What you need to do: When you reach the line containing "Blue Water Beach" in the entries below, begin reproducing lines exactly, and stop once the line containing "Great Lakes Beach" is done.

[Recorded data]
* * * * * * *

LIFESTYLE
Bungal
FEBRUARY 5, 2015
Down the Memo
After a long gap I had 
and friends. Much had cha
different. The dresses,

* * * * * * *

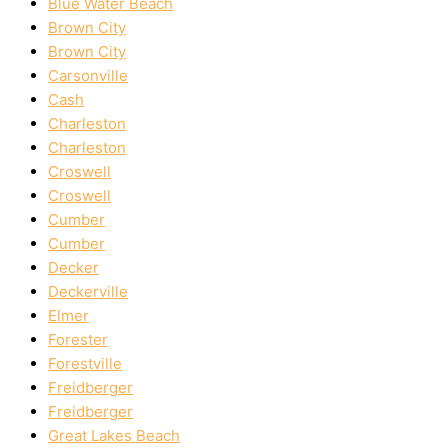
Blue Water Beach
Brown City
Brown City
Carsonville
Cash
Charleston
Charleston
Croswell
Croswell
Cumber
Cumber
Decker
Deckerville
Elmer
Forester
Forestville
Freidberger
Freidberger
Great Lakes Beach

* * * * * * *

Solution below:
Blue Water Beach
Brown City
Brown City
Carsonville
Cash
Charleston
Charleston
Croswell
Croswell
Cumber
Cumber
Decker
Deckerville
Elmer
Forester
Forestville
Freidberger
Freidberger
Great Lakes Beach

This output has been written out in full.